After being walked on for two weeks by stars from Tom Cruise to Rihanna, the legendary red carpets of the Cannes Film Festival are set for a second life thanks to an upcycling charity and some environmentally conscious designers.
The red carpets were replaced daily at the festival, which ended on May 24, with organizers handing over 1.5 tonnes of fine red material to a non-profit organization in the port city of Marseille, France.
The carpets now sit on pallets or in black waste bags in a warehouse used by the La Reserve des Arts in the northern suburbs of Marseille where they are being sorted, cleaned and prepared for reuse.
Photo: AFP
Some of them have small holes — possibly a result of hosting all those towering stilettoes — while others have been marked by footsteps or scuffs.
“By reconditioning them, we’re helping to reduce the environmental impact of the event — something the festival is aware of,” La Reserve des Arts coordinator Jeanne Re told reporters during a visit on Wednesday.
The charity specialises in re-using or “upcycling” products used by the fashion, theater or other entertainment industries, finding new lives for items that might otherwise have ended up as waste.
The approach helps to reduce landfill and is seen as a response to growing public concern about the volume of single-use items used to put on public events. However, some environmental groups believe so-called second-life policies can result in “greenwashing,” leading organizers and companies to tout their recycling policies rather than focusing on reducing their overall consumption.

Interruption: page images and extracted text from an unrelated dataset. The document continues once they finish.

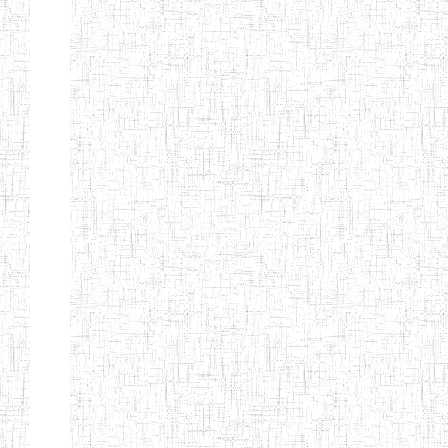
ANDREW'S BTTC
MODEL
08/09/2015
ENIEG
Pri
INCLUSIVE
BILINGUAL
TEACHER
TRAINING
INSTITUTE
CEFED/SPED/TTI
17/11/2008
ENIEG
Pri
SANTA
PTTC MBENGWI
06/08/1990
ENIEG
Pri
FULL GOSPEL
02/10/1998
ENIEG
Pri
BTTC MBENGWI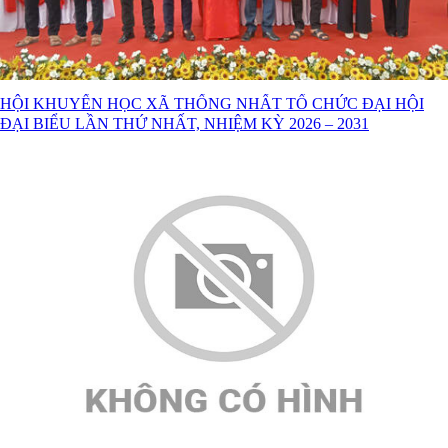
HỘI KHUYẾN HỌC XÃ THỐNG NHẤT TỔ CHỨC ĐẠI HỘI
ĐẠI BIỂU LẦN THỨ NHẤT, NHIỆM KỲ 2026 – 2031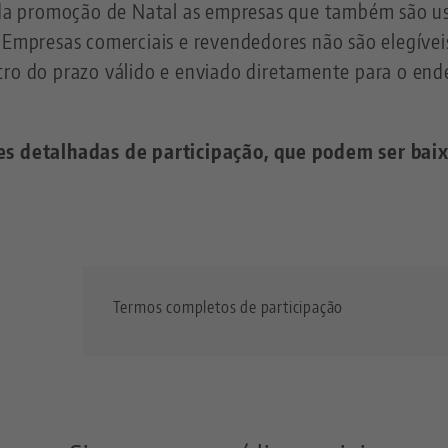
r da promoção de Natal as empresas que também são us
 Empresas comerciais e revendedores não são elegíveis
tro do prazo válido e enviado diretamente para o end
.
ões detalhadas de participação, que podem ser bai
o
Termos completos de participação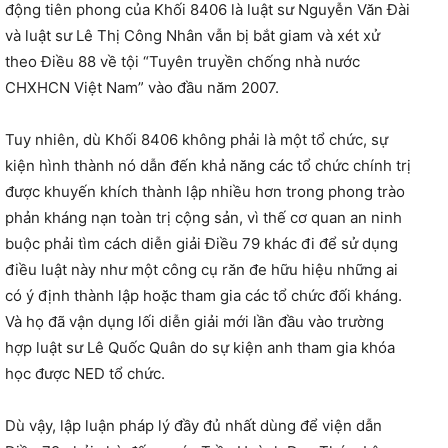
động tiên phong của Khối 8406 là luật sư Nguyễn Văn Đài
và luật sư Lê Thị Công Nhân vẫn bị bắt giam và xét xử
theo Điều 88 về tội “Tuyên truyền chống nhà nước
CHXHCN Việt Nam” vào đầu năm 2007.
Tuy nhiên, dù Khối 8406 không phải là một tổ chức, sự
kiện hình thành nó dẫn đến khả năng các tổ chức chính trị
được khuyến khích thành lập nhiều hơn trong phong trào
phản kháng nạn toàn trị cộng sản, vì thế cơ quan an ninh
buộc phải tìm cách diễn giải Điều 79 khác đi để sử dụng
điều luật này như một công cụ răn đe hữu hiệu những ai
có ý định thành lập hoặc tham gia các tổ chức đối kháng.
Và họ đã vận dụng lối diễn giải mới lần đầu vào trường
hợp luật sư Lê Quốc Quân do sự kiện anh tham gia khóa
học được NED tổ chức.
Dù vậy, lập luận pháp lý đầy đủ nhất dùng để viện dẫn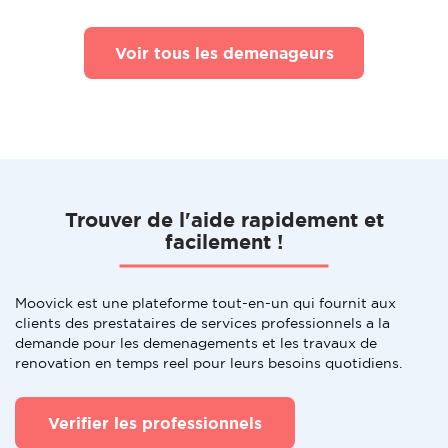
Voir tous les demenageurs
Trouver de l'aide rapidement et
facilement !
Moovick est une plateforme tout-en-un qui fournit aux
clients des prestataires de services professionnels a la
demande pour les demenagements et les travaux de
renovation en temps reel pour leurs besoins quotidiens.
Verifier les professionnels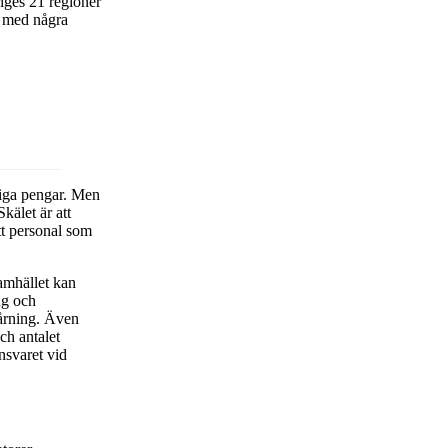
riges 21 regioner
a med några
tliga pengar. Men
kälet är att
tt personal som
samhället kan
ng och
pårning. Även
ch antalet
nsvaret vid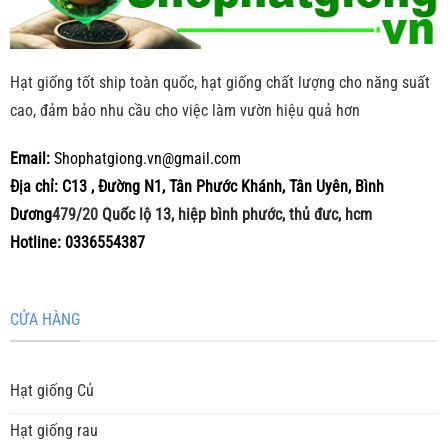
Hạt giống tốt ship toàn quốc, hạt giống chất lượng cho năng suất
cao, đảm bảo nhu cầu cho việc làm vườn hiệu quả hơn
Email:
Shophatgiong.vn@gmail.com
Địa chỉ: C13 , Đường N1, Tân Phước Khánh, Tân Uyên, Bình
Dương
479/20
Quốc lộ 13, hiệp bình phước, thủ đưc, hcm
Hotline: 0336554387
CỬA HÀNG
Hạt giống Củ
Hạt giống rau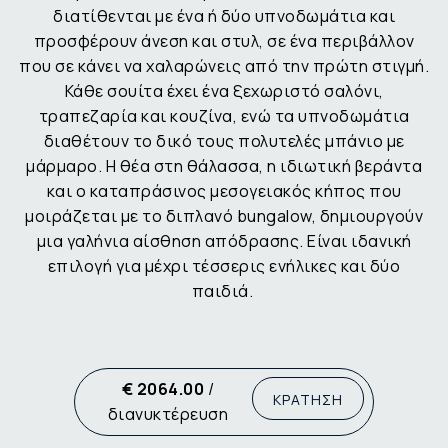
διατίθενται με ένα ή δύο υπνοδωμάτια και
προσφέρουν άνεση και στυλ, σε ένα περιβάλλον
που σε κάνει να χαλαρώνεις από την πρώτη στιγμή.
Κάθε σουίτα έχει ένα ξεχωριστό σαλόνι,
τραπεζαρία και κουζίνα, ενώ τα υπνοδωμάτια
διαθέτουν το δικό τους πολυτελές μπάνιο με
μάρμαρο. Η θέα στη θάλασσα, η ιδιωτική βεράντα
και ο καταπράσινος μεσογειακός κήπος που
μοιράζεται με το διπλανό bungalow, δημιουργούν
μια γαλήνια αίσθηση απόδρασης. Είναι ιδανική
επιλογή για μέχρι τέσσερις ενήλικες και δύο
παιδιά.
€ 2064.00
/
ΚΡΑΤΗΣΗ
διανυκτέρευση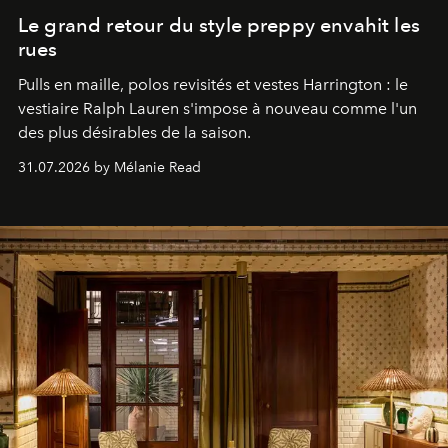
Le grand retour du style preppy envahit les
rues
Pulls en maille, polos revisités et vestes Harrington : le
vestiaire Ralph Lauren s'impose à nouveau comme l'un
des plus désirables de la saison.
31.07.2026 by Mélanie Read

The Cannes carpet is being resold at just 1 euro a kilo, which amounted to 0.33 euro per square meter — an “unbeatable” price, Re said, adding that the goal was to make it “as accessible to as many of our members as possible.”

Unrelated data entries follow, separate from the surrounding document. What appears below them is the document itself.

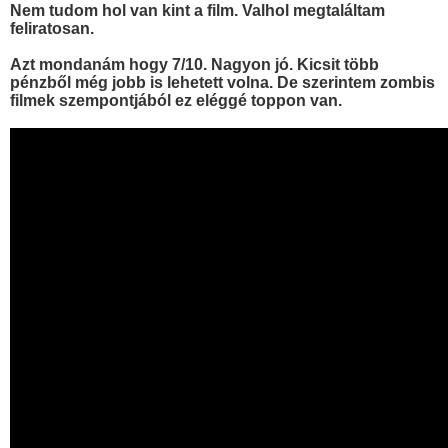
Nem tudom hol van kint a film. Valhol megtaláltam
feliratosan.
Azt mondanám hogy 7/10. Nagyon jó. Kicsit több
pénzből még jobb is lehetett volna. De szerintem zombis
filmek szempontjából ez eléggé toppon van.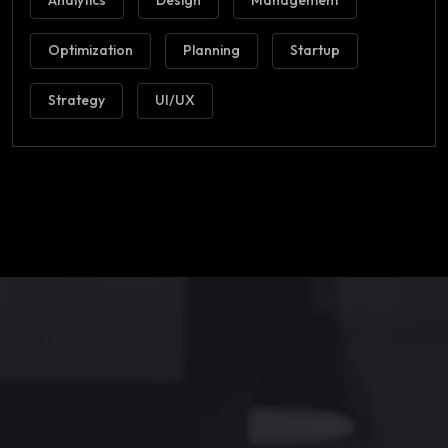
Analytics
Design
Management
Optimization
Planning
Startup
Strategy
UI/UX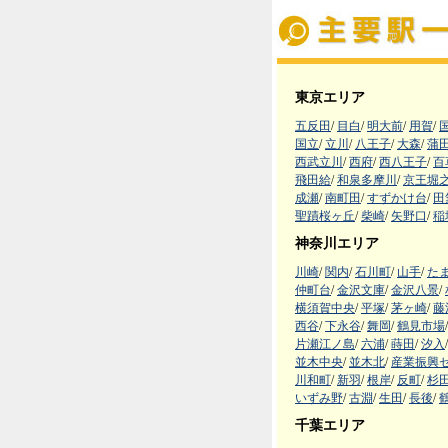
東京エリア
五反田
/
目白
/
明大前
/
用賀
/
国立
/
立川
/
八王子
/
大森
/
蒲
西武立川
/
西府
/
西八王子
/
百
飛田給
/
和泉多摩川
/
京王堀
成瀬
/
南町田
/
すずかけ台
/
田
聖蹟桜ヶ丘
/
柴崎
/
矢野口
/
稲
神奈川エリア
川崎
/
関内
/
石川町
/
山手
/
た
仲町台
/
金沢文庫
/
金沢八景
/
横須賀中央
/
平塚
/
茅ヶ崎
/
藤
西谷
/
下永谷
/
舞岡
/
鶴見市場
/
片瀬江ノ島
/
六浦
/
蒔田
/
汐入
/
並木中央
/
並木北
/
産業振興
川和町
/
新羽
/
根岸
/
反町
/
杉
いずみ野
/
古淵
/
生田
/
長後
/
千葉エリア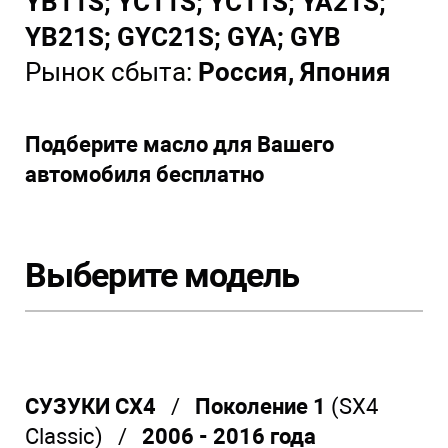
YB11S; YC11S; YC11S; YA21S;
YB21S; GYC21S; GYA; GYB
Рынок сбыта:
Россия, Япония
Подберите масло для Вашего
автомобиля бесплатно
Выберите модель
СУЗУКИ СХ4
/
Поколение 1
(SX4
Classic) /
2006 - 2016 года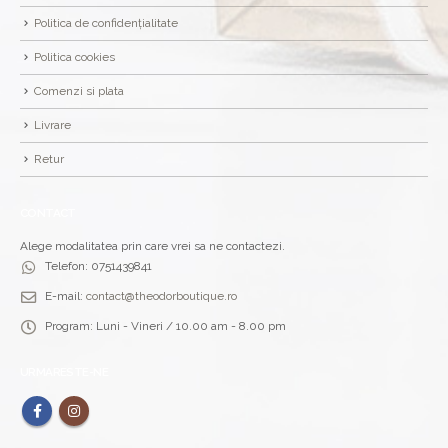
Politica de confidențialitate
Politica cookies
Comenzi si plata
Livrare
Retur
CONTACT
Alege modalitatea prin care vrei sa ne contactezi.
Telefon:
0751439841
E-mail:
contact@theodorboutique.ro
Program:
Luni - Vineri / 10.00 am - 8.00 pm
URMARESTE-NE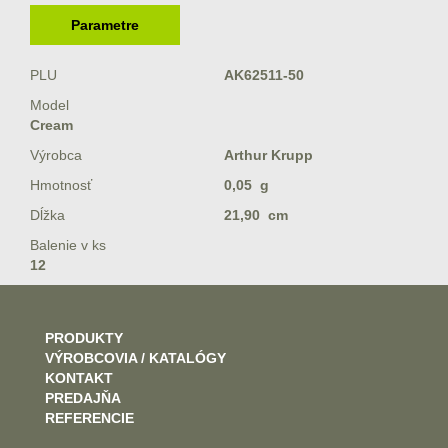
Parametre
PLU
AK62511-50
Model
Cream
Výrobca
Arthur Krupp
Hmotnosť
0,05 g
Dĺžka
21,90 cm
Balenie v ks
12
PRODUKTY
VÝROBCOVIA / KATALÓGY
KONTAKT
PREDAJŇA
REFERENCIE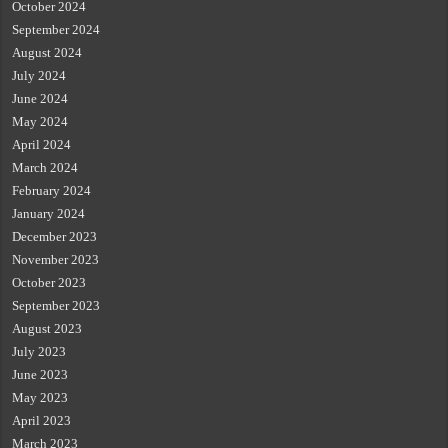
October 2024
September 2024
August 2024
July 2024
June 2024
May 2024
April 2024
March 2024
February 2024
January 2024
December 2023
November 2023
October 2023
September 2023
August 2023
July 2023
June 2023
May 2023
April 2023
March 2023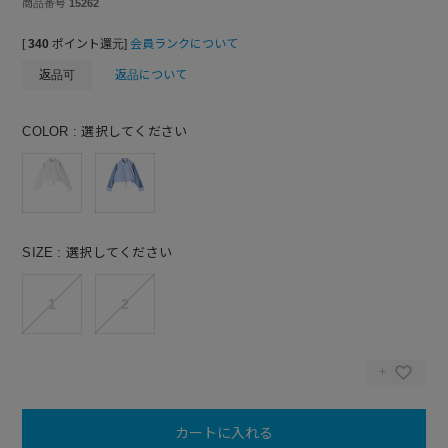
商品番号
15262
[
340
ポイント還元]
会員ランクについて
返品可
返品について
COLOR
選択してください
SIZE
選択してください
1
2
カートに入れる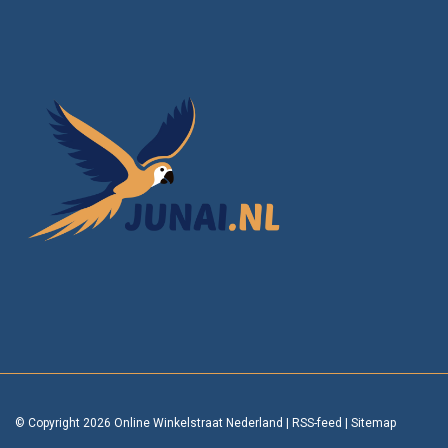
© Copyright 2026 Online Winkelstraat Nederland
|
RSS-feed
|
Sitemap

Elsa Ramouni-Yordikian, an artist and member who has been using the red carpets for the past four years, said she had used the material for handbags, bucket hats, glasses cases and even bags for wine bottles.
Some were “quite unique pieces,” she said of her work with the charity Les Nippones.

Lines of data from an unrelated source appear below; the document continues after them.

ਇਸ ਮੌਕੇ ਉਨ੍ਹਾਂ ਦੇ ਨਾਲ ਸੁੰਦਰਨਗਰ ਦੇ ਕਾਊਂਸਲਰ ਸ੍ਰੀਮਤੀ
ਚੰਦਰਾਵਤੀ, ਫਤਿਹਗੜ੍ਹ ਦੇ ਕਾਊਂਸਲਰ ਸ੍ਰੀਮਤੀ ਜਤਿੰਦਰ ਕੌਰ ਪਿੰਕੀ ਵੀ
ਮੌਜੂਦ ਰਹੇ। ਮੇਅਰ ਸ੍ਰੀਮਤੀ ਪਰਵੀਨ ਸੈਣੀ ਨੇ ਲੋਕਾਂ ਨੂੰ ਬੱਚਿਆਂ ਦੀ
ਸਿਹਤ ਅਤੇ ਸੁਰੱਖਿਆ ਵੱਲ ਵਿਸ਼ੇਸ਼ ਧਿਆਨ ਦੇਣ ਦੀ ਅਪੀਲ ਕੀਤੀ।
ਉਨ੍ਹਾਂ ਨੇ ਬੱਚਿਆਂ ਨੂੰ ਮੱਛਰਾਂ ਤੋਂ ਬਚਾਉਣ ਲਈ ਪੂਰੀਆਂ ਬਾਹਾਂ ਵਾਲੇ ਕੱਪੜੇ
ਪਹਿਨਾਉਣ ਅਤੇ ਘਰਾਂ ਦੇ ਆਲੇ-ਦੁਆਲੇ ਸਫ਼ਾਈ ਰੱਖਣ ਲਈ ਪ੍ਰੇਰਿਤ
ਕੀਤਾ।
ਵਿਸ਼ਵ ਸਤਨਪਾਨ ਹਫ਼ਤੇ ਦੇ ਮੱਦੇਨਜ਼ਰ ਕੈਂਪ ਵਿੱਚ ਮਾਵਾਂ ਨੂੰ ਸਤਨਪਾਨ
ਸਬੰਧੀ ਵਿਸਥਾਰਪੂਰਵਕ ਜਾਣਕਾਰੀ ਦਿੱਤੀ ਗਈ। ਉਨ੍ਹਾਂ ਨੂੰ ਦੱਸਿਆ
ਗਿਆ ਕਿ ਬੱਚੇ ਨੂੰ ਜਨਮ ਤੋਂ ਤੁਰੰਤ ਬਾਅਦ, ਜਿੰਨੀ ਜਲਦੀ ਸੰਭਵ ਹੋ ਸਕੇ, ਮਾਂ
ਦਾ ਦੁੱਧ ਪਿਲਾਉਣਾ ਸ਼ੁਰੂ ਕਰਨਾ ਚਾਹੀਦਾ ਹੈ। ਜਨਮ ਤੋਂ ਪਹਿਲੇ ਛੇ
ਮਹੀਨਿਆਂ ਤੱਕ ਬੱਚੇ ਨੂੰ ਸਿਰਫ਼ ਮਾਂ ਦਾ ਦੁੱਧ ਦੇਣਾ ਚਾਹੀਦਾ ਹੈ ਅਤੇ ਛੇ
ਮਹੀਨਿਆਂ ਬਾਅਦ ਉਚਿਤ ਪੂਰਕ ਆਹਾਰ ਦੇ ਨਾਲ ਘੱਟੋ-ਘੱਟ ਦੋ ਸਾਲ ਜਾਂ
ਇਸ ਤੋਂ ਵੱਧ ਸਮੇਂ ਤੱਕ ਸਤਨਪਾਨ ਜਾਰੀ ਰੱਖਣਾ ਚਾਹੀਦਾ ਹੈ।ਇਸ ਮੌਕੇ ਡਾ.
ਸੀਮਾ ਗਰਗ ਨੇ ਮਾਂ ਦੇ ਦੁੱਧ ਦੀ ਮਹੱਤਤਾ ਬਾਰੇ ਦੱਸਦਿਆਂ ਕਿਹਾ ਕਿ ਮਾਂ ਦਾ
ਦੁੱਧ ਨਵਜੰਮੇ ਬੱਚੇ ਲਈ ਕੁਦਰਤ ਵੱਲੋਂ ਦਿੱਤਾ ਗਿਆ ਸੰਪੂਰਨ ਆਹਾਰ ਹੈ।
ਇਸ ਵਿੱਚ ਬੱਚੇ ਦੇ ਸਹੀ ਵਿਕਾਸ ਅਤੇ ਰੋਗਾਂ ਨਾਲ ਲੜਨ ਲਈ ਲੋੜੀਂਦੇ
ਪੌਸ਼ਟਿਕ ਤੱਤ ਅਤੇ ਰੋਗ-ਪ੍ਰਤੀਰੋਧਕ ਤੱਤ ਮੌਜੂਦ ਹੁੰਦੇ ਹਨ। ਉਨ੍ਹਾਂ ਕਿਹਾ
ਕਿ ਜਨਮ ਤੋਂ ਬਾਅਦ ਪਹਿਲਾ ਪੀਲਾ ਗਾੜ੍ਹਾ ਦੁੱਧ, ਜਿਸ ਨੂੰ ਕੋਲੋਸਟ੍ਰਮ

Ramouni-Yordikian recently showcased creations she made with last year’s carpet in an exhibition in Marseille titled “Dress Like a Movie Star.”
“The fact that it comes from a famous festival and is recycled locally — that makes sense to us,” she said.
Production of synthetic materials such as the red carpets would “never stop, there will always be more, just like festivals and trade shows, so we need to find ways to give them new value,” Ramouni-Yordikian said.
The top prize for best film at this year’s Cannes Festival went to dissident Iranian filmmaker Jafar Panahi for his highly political movie It Was Just an Accident.